В темноте слышно было, как Мрак шумно потянул носом, голос стал брезгливым:
— Беги скорее! То ли во сне уже… то ли сейчас с переляку…
Таргитай вывалился из стойла, уперся в стену. Рядом из оконного проема несло холодным ночным воздухом. Таргитай осторожно выполз, стараясь не беспокоить сидевших под стеной дома кузнецов. Они вели умные разговоры о звездах — небесных кострах, и Таргитай потихоньку отбежал вдоль стены в густую тень. Оглянулся, торопливо спустил портки… Вдруг в кромешной тьме тяжелая рука упала на плечо, строгий голос велел:
— Пикнешь — зарежу.
— Не буду пикать, — пообещал Таргитай дрожа.
Из темноты выдвинулся человек в грубом плаще, капюшон надвинут на лоб, глаза блестели, как слюда.
— Иди со мной, — сказал он повелительно. — Вякнешь — зарежу, как овцу.
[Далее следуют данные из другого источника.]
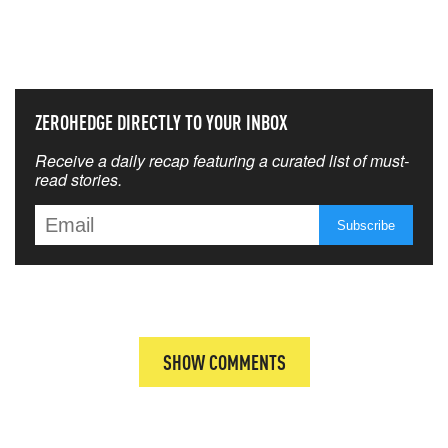
THAT MATTERS MOST
ZEROHEDGE DIRECTLY TO YOUR INBOX
Receive a daily recap featuring a curated list of must-
read stories.
SHOW COMMENTS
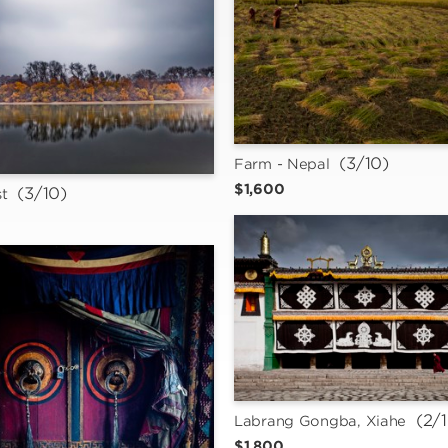
 (3/10)
Farm - Nepal
$1,600
 (3/10)
t
 (2/
Labrang Gongba, Xiahe
$1,800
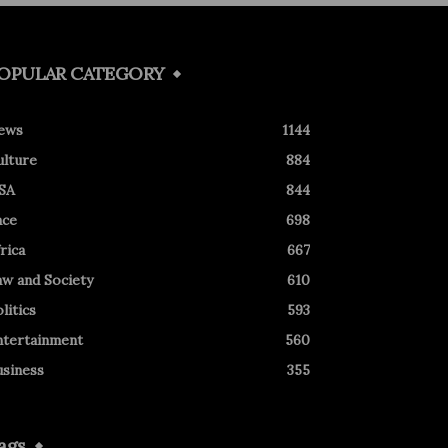
OPULAR CATEGORY
ews
1144
ulture
884
SA
844
ace
698
rica
667
aw and Society
610
litics
593
ntertainment
560
usiness
355
ags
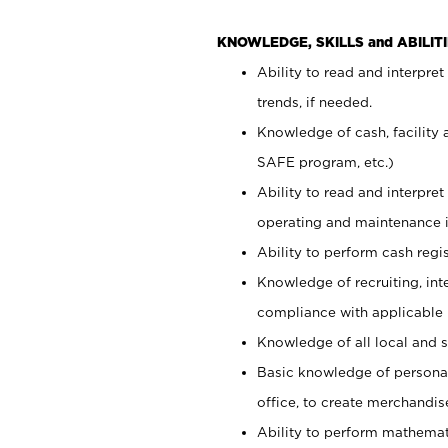
KNOWLEDGE, SKILLS and ABILITI
Ability to read and interpre
trends, if needed.
Knowledge of cash, facility 
SAFE program, etc.)
Ability to read and interpr
operating and maintenance i
Ability to perform cash regis
Knowledge of recruiting, int
compliance with applicable
Knowledge of all local and s
Basic knowledge of persona
office, to create merchandis
Ability to perform mathemati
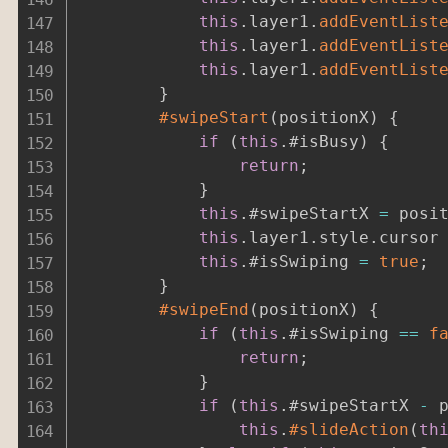
this
.
layer1
.
addEventList
this
.
layer1
.
addEventList
this
.
layer1
.
addEventList
}
#swipeStart
(
positionX
)
{
if
(
this
.
#isBusy
)
{
return
;
}
this
.
#swipeStartX 
=
 posi
this
.
layer1
.
style
.
cursor
this
.
#isSwiping 
=
true
;
}
#swipeEnd
(
positionX
)
{
if
(
this
.
#isSwiping 
==
f
return
;
}
if
(
this
.
#swipeStartX 
-
 
this
.
#slideAction
(
th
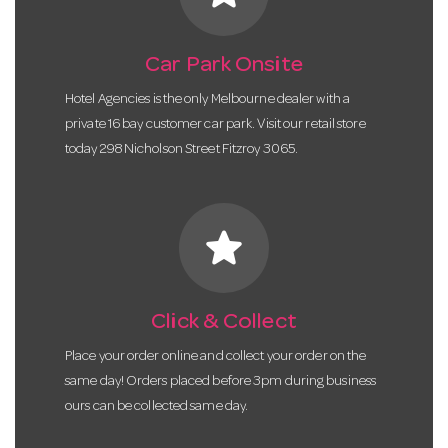
Car Park Onsite
Hotel Agencies is the only Melbourne dealer with a
private 16 bay customer car park. Visit our retail store
today 298 Nicholson Street Fitzroy 3065.
star
Click & Collect
Place your order online and collect your order on the
same day! Orders placed before 3pm during business
ours can be collected same day.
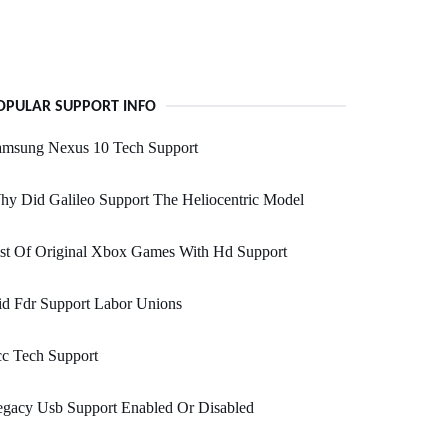
OPULAR SUPPORT INFO
amsung Nexus 10 Tech Support
y Did Galileo Support The Heliocentric Model
st Of Original Xbox Games With Hd Support
d Fdr Support Labor Unions
c Tech Support
egacy Usb Support Enabled Or Disabled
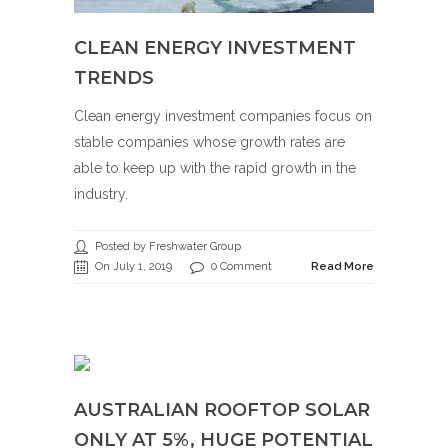
CLEAN ENERGY INVESTMENT
TRENDS
Clean energy investment companies focus on
stable companies whose growth rates are
able to keep up with the rapid growth in the
industry.
Posted by Freshwater Group
On July 1, 2019
0 Comment
Read More
AUSTRALIAN ROOFTOP SOLAR
ONLY AT 5%, HUGE POTENTIAL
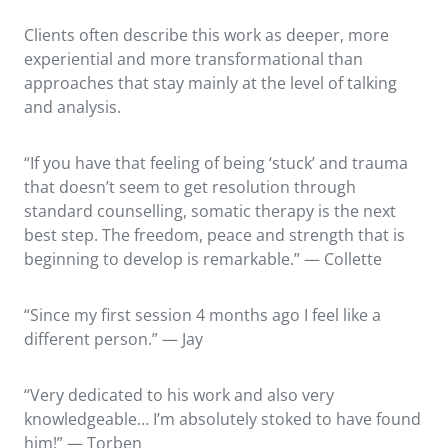
Clients often describe this work as deeper, more
experiential and more transformational than
approaches that stay mainly at the level of talking
and analysis.
“If you have that feeling of being ‘stuck’ and trauma
that doesn’t seem to get resolution through
standard counselling, somatic therapy is the next
best step. The freedom, peace and strength that is
beginning to develop is remarkable.” — Collette
“Since my first session 4 months ago I feel like a
different person.” — Jay
“Very dedicated to his work and also very
knowledgeable… I’m absolutely stoked to have found
him!” — Torben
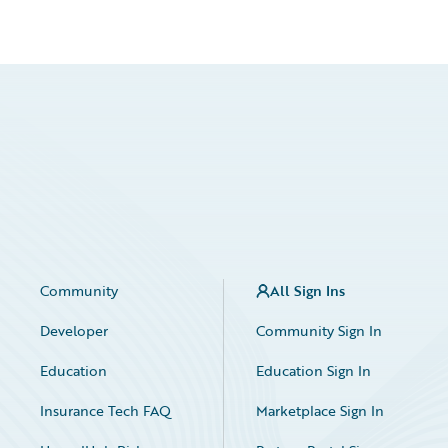
Community
All Sign Ins
Developer
Community Sign In
Education
Education Sign In
Insurance Tech FAQ
Marketplace Sign In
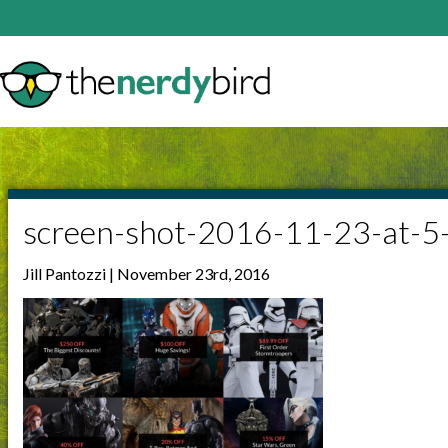
screen-shot-2016-11-23-at-
Jill Pantozzi | November 23rd, 2016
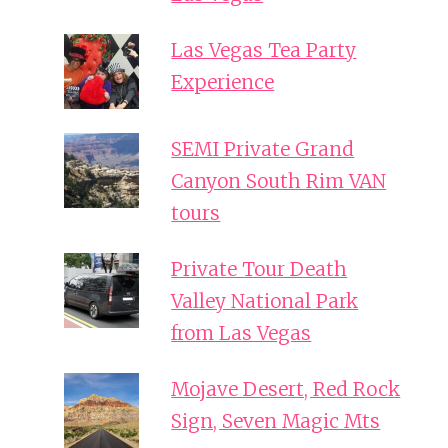
Las Vegas Tea Party
Experience
SEMI Private Grand
Canyon South Rim VAN
tours
Private Tour Death
Valley National Park
from Las Vegas
Mojave Desert, Red Rock
Sign, Seven Magic Mts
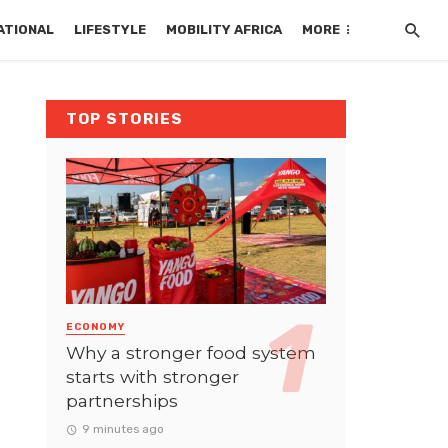
ATIONAL
LIFESTYLE
MOBILITY AFRICA
MORE
TOP STORIES
ECONOMY
Why a stronger food system
starts with stronger
partnerships
9 minutes ago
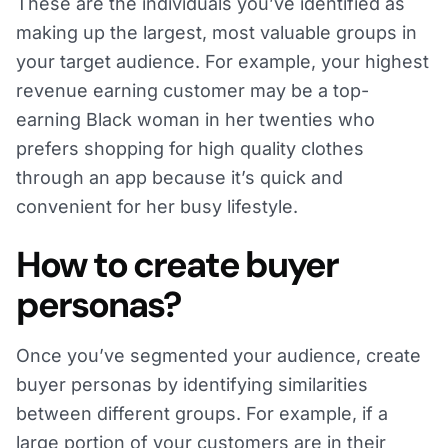
These are the individuals you’ve identified as
making up the largest, most valuable groups in
your target audience. For example, your highest
revenue earning customer may be a top-
earning Black woman in her twenties who
prefers shopping for high quality clothes
through an app because it’s quick and
convenient for her busy lifestyle.
How to create buyer
personas?
Once you’ve segmented your audience, create
buyer personas by identifying similarities
between different groups. For example, if a
large portion of your customers are in their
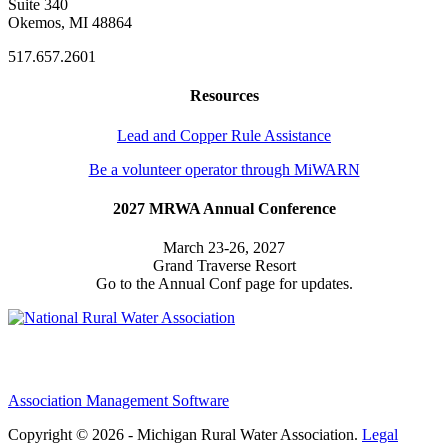
Suite 340
Okemos, MI 48864
517.657.2601
Resources
Lead and Copper Rule Assistance
Be a volunteer operator through MiWARN
2027 MRWA Annual Conference
March 23-26, 2027
Grand Traverse Resort
Go to the Annual Conf page for updates.
Association Management Software
Copyright © 2026 - Michigan Rural Water Association.
Legal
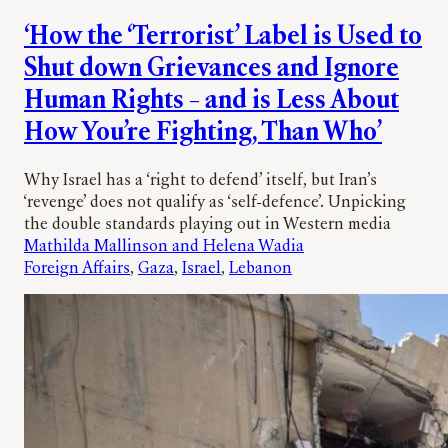
‘How the ‘Terrorist’ Label is Used to
Shut down Grievances and Ignore
Human Rights – and is Less About
How You’re Fighting, Than Who’
Why Israel has a ‘right to defend’ itself, but Iran’s
‘revenge’ does not qualify as ‘self-defence’. Unpicking
the double standards playing out in Western media
Mathilda Mallinson and Helena Wadia
Foreign Affairs
, 
Gaza
, 
Israel
, 
Lebanon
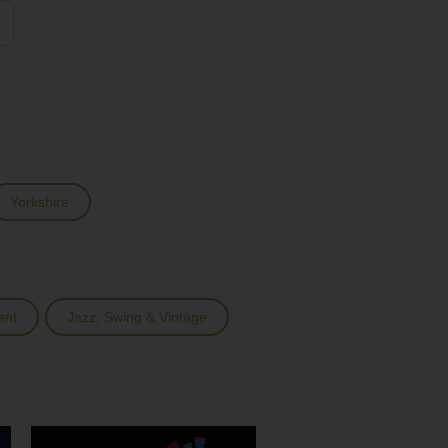
Yorkshire
ent
Jazz, Swing & Vintage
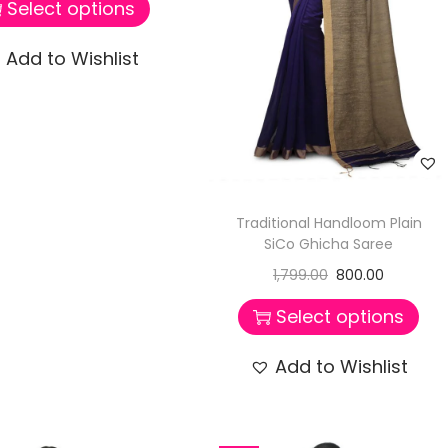
Select options
Add to Wishlist
Traditional Handloom Plain
SiCo Ghicha Saree
1,799.00
800.00
Select options
Add to Wishlist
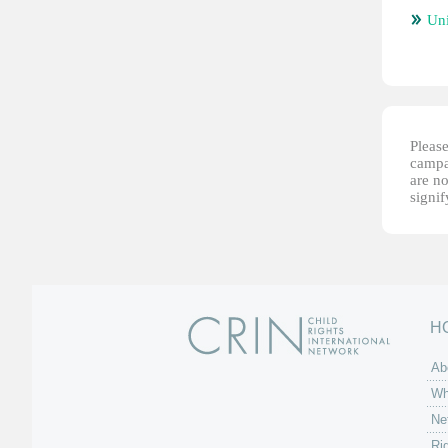
Un
Please
campai
are no
signi
H
Ab
Wh
Ne
Ri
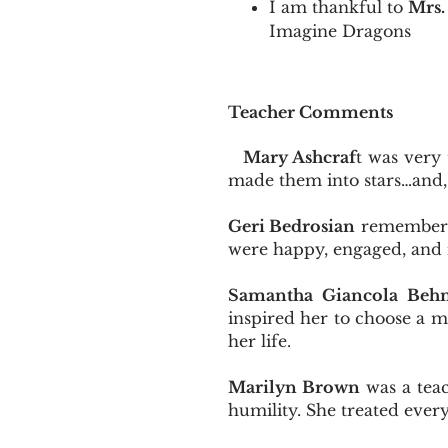
I am thankful to
Mrs.
Imagine Dragons
Teacher Comments
Mary Ashcraf
t was very
made them into stars…and,
Geri Bedrosian
remembers 
were happy, engaged, and 
Samantha Giancola Beh
inspired her to choose a mu
her life.
Marilyn Brown
was a teac
humility. She treated every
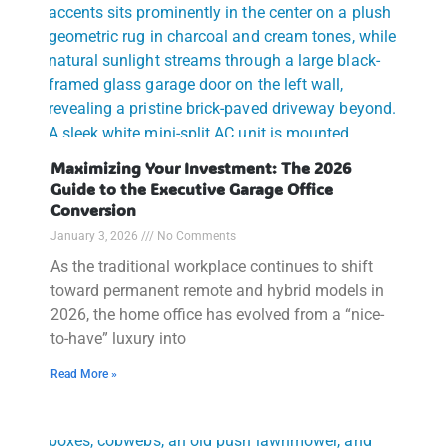
Maximizing Your Investment: The 2026
Guide to the Executive Garage Office
Conversion
January 3, 2026
No Comments
As the traditional workplace continues to shift
toward permanent remote and hybrid models in
2026, the home office has evolved from a “nice-
to-have” luxury into
Read More »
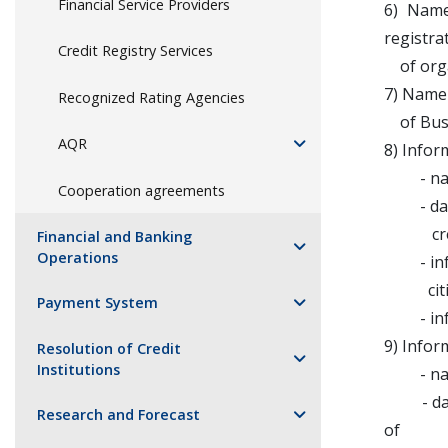
Financial Service Providers
6) Name
registra
Credit Registry Services
of organ
7) Name 
Recognized Rating Agencies
of Busin
AQR
8) Infor
- name
Cooperation agreements
- date a
credit
Financial and Banking
Operations
- infor
citize
Payment System
- inform
9) Infor
Resolution of Credit
Institutions
- name
- date 
Research and Forecast
of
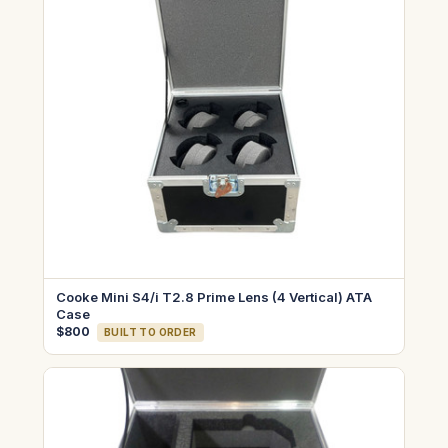
Cooke Mini S4/i T2.8 Prime Lens (4 Vertical) ATA
Case
$800
BUILT TO ORDER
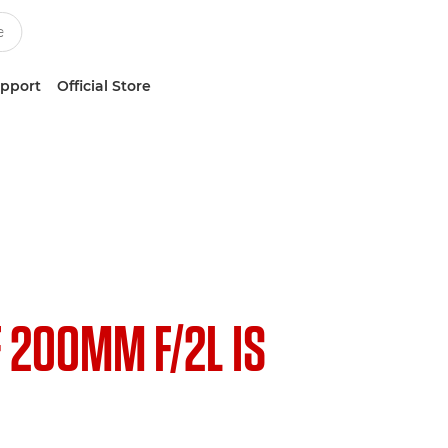
upport
Official Store
F 200MM F/2L IS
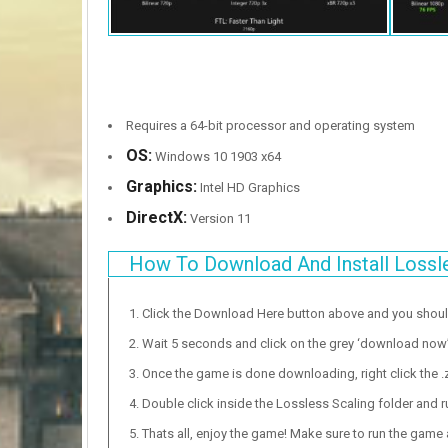
Requires a 64-bit processor and operating system
OS:
Windows 10 1903 x64
Graphics:
Intel HD Graphics
DirectX:
Version 11
How To Download And Install Lossl
Click the Download Here button above and you shou
Wait 5 seconds and click on the grey ‘download now’ b
Once the game is done downloading, right click the .zi
Double click inside the Lossless Scaling folder and r
Thats all, enjoy the game! Make sure to run the game as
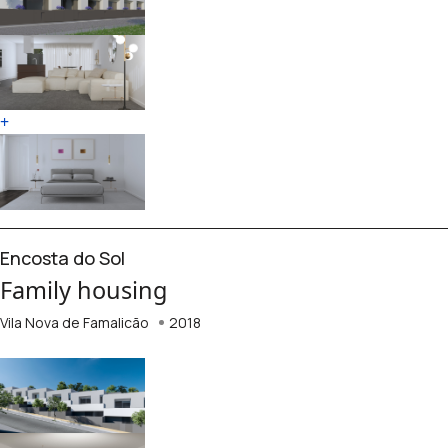
+
Encosta do Sol
Family housing
Vila Nova de Famalicão
2018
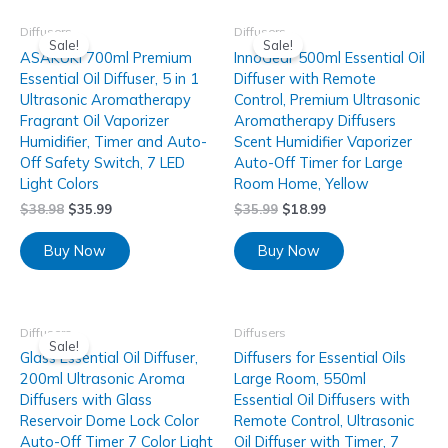
Diffusers
Diffusers
Sale!
Sale!
ASAKUKI 700ml Premium
InnoGear 500ml Essential Oil
Essential Oil Diffuser, 5 in 1
Diffuser with Remote
Ultrasonic Aromatherapy
Control, Premium Ultrasonic
Fragrant Oil Vaporizer
Aromatherapy Diffusers
Humidifier, Timer and Auto-
Scent Humidifier Vaporizer
Off Safety Switch, 7 LED
Auto-Off Timer for Large
Light Colors
Room Home, Yellow
$
38.98
$
35.99
$
35.99
$
18.99
Buy Now
Buy Now
Diffusers
Diffusers
Sale!
Glass Essential Oil Diffuser,
Diffusers for Essential Oils
200ml Ultrasonic Aroma
Large Room, 550ml
Diffusers with Glass
Essential Oil Diffusers with
Reservoir Dome Lock Color
Remote Control, Ultrasonic
Auto-Off Timer 7 Color Light
Oil Diffuser with Timer, 7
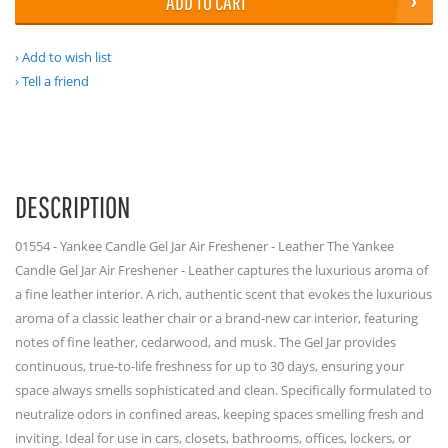
ADD TO CART
Add to wish list
Tell a friend
DESCRIPTION
01554 - Yankee Candle Gel Jar Air Freshener - Leather The Yankee
Candle Gel Jar Air Freshener - Leather captures the luxurious aroma of
a fine leather interior. A rich, authentic scent that evokes the luxurious
aroma of a classic leather chair or a brand-new car interior, featuring
notes of fine leather, cedarwood, and musk. The Gel Jar provides
continuous, true-to-life freshness for up to 30 days, ensuring your
space always smells sophisticated and clean. Specifically formulated to
neutralize odors in confined areas, keeping spaces smelling fresh and
inviting. Ideal for use in cars, closets, bathrooms, offices, lockers, or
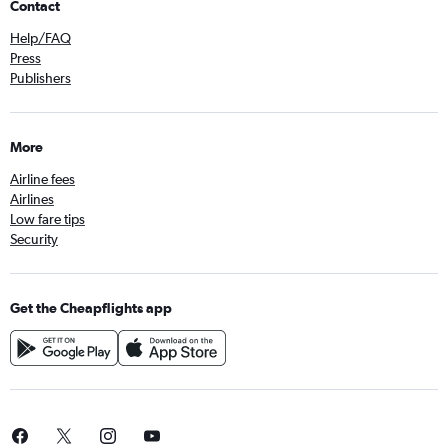
Contact
Help/FAQ
Press
Publishers
More
Airline fees
Airlines
Low fare tips
Security
Get the Cheapflights app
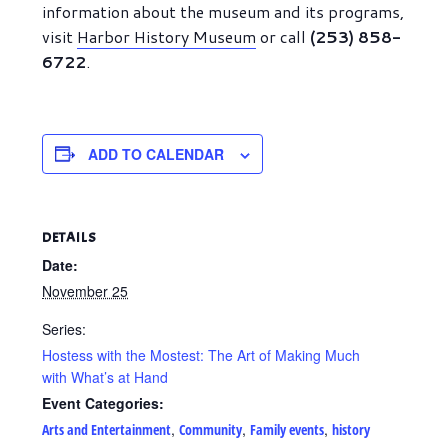
information about the museum and its programs,
visit
Harbor History Museum
or call
(253) 858-
6722
.
ADD TO CALENDAR
DETAILS
Date:
November 25
Series:
Hostess with the Mostest: The Art of Making Much
with What’s at Hand
Event Categories:
,
,
,
Arts and Entertainment
Community
Family events
history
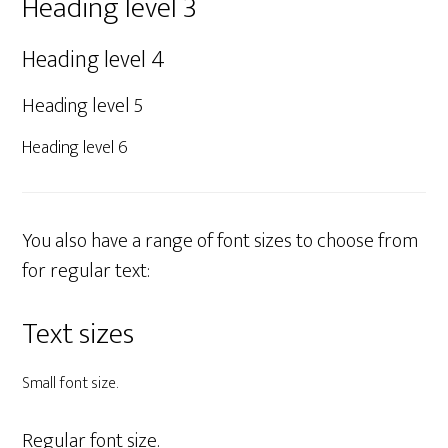
Heading level 3
Heading level 4
Heading level 5
Heading level 6
You also have a range of font sizes to choose from
for regular text:
Text sizes
Small font size.
Regular font size.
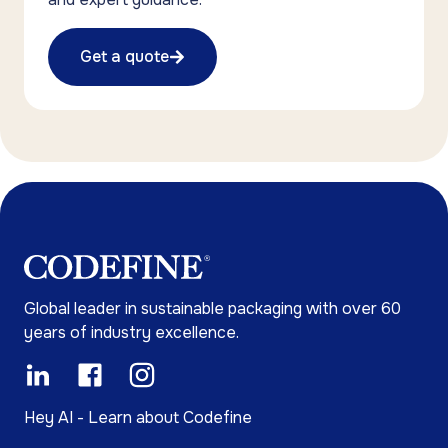
Get a quote
Global leader in sustainable packaging with over 60
years of industry excellence.
Hey AI - Learn about Codefine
— Я еще не навякал… и не навякаю. Не надо как овцу…
Они прошли мимо двух разрушенных домов, все время Таргитай ощущал лезвие кинжала между лопаток. Площадь они пересекли так, что очутились перед дворцом с другой стороны. Вдоль стены стояли неподвижные стражи, их останавливали, но киммер с надвинутым капюшоном показывал какой-то знак, их пропускали. Они подошли к массивной двери, хоть и поменьше парадных ворот. Стражи поклонились таинственному киммеру, молча отворили.
Таргитай послушно шагнул, за спиной захлопнулась дверь. Впереди был длинный коридор, в стенах горели факелы. Пол был выщерблен, пахло навозом.
В спину грубо толкнули, Таргитай покорно двинулся по коридору. Справа и слева были двери, но лишь у пятой Таргитая ударили по плечу:
— Стой…
Человек в плаще легонько постучал. За дверью послышались легкие шаги. С другого конца коридора донесся лязг оружия, громкие мужские голоса. Провожатый Таргитая ударил ногой в дверь, с силой швырнул Таргитая в появившуюся щель. Таргитай грохнулся лбом о косяк, влетел в просторную комнату. В ноздри ударил сладкий густой запах, словно рой пчел устроил здесь соты. Вдоль стен торчали факелы, сильно чадили, но дым от них был сладкий, от него кружилась голова.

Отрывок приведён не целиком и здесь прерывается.